For all the talk the standardbred industry makes regarding unwanted race horses, the standardbred industry fails miserably. True, Freehold Raceway, being part of Penn National, has a potential ban in place due to management's implementing bans at its thoroughbred tracks. After a story broke that Monticello had kill buyer on the grounds on qualifying days, Monticello banned kill buyers from the backstretch but sources have suggested kill buyers have managed to get horses despite those efforts. Other than these two tracks, it seems standardbred industry has turned its gaze away from this or has tacitly accepted the need of kill buyers (oops, horse buyers) to move out those who can no longer race and make room for new horses.

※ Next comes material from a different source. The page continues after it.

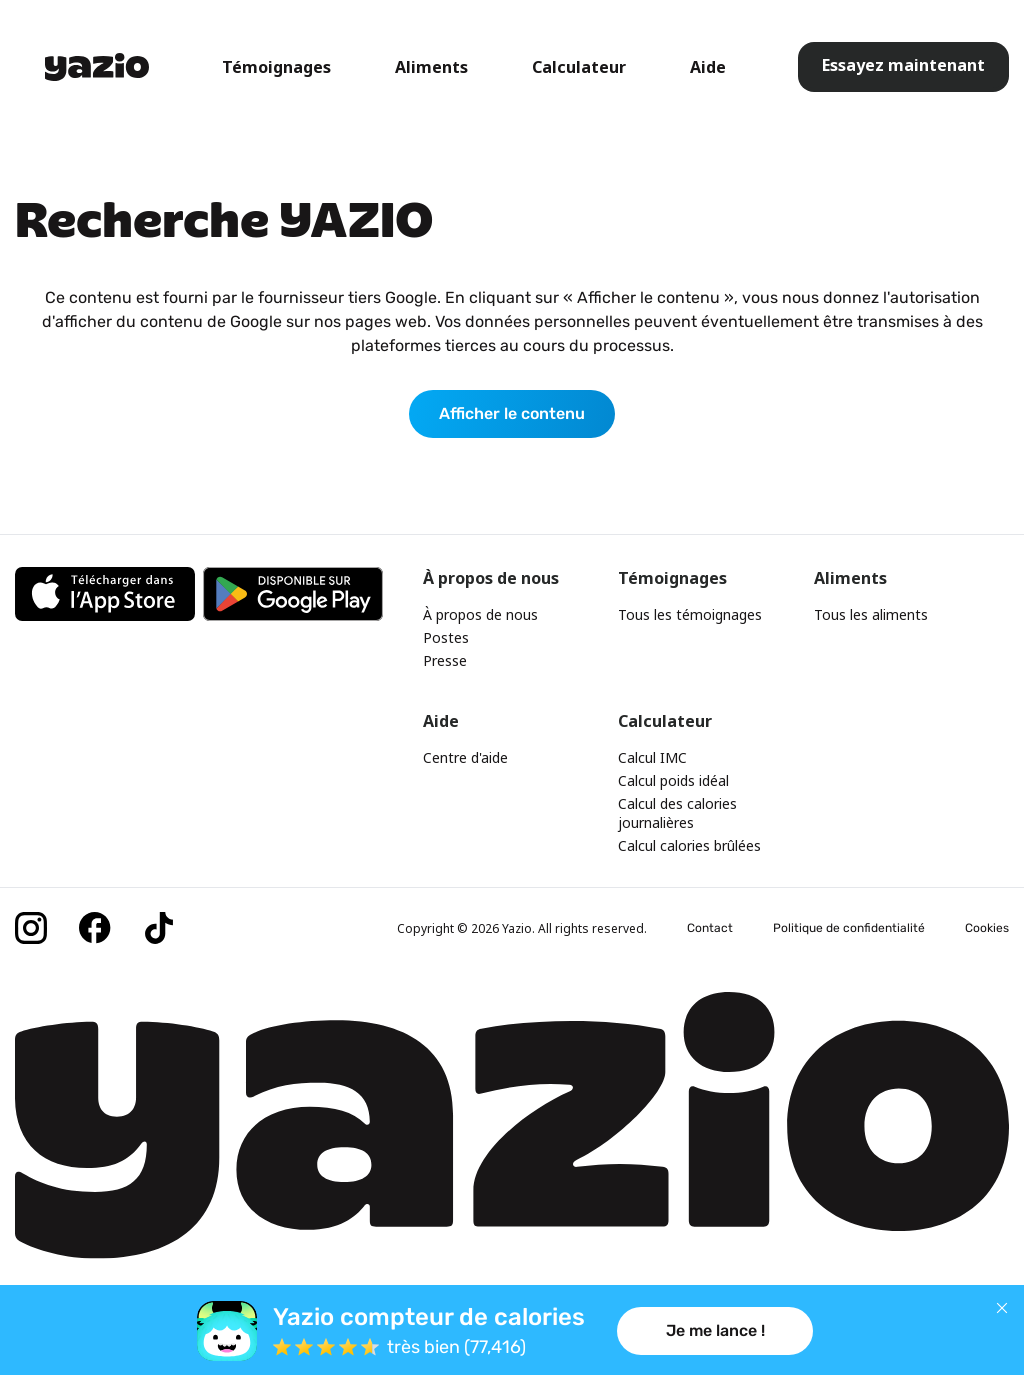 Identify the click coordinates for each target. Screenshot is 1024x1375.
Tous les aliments (871, 614)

This is a stand the general public rejects. The race tracks need to make it clear, disposing of horses by selling or giving them to kill buyers is not acceptable and will get you run out of the business. As Remington Park has allocated $30,000 a year to have people at horse sales checking tattoo numbers of horses ending up at auctions feeding the slaughterhouses, tracks need to get together and hire people to check tattoos of standardbreds and when one shows up at the auction, follow the chain of custody to see who sent these horses to slaughter. Tracks need to ban these horse dealers from the backstretches on qualifying days. Racing commissions must make rules requiring horse dealers to be licensed and not license those who supply the meat market and follow it up with a rule requiring the only horse dealers allowed at training facilities are licensed ones.
Will this solve the entire problem? One would have to be naive to say so but you don't need to make it easy to feed the slaughter pipeline or look the other way with a wink. The American public demands it, and they will be the ones attacking purse supplements as well as favoring decoupling in order to put 'cruel' industries out of business.
Speaking of decoupling, the Paulick Report has another story on decoupling and the impact it may be having in Florida. With the exception of Gulfstream Park, all racing facilities, including Isle of Capri are openly calling for decoupling calling the licenses which allowed them to open poker rooms or slot parlors a burden.
1 comment:
That's a nice action by Remington Park, but what happens when the owner sends the horse to slaughter and the trainer has nothing to do with it? I'm not sure their program deals with that. Hopefully, owners will face similar consequences. Or what happens when someone down the sales chain sells the horse for slaughter? Sometimes the devil is in the details.
I'm not sure that all racing commissions have jurisdiction to regulate off-track horse sales. That might depend on how their establishing law was written, with most laws written to protect bettors.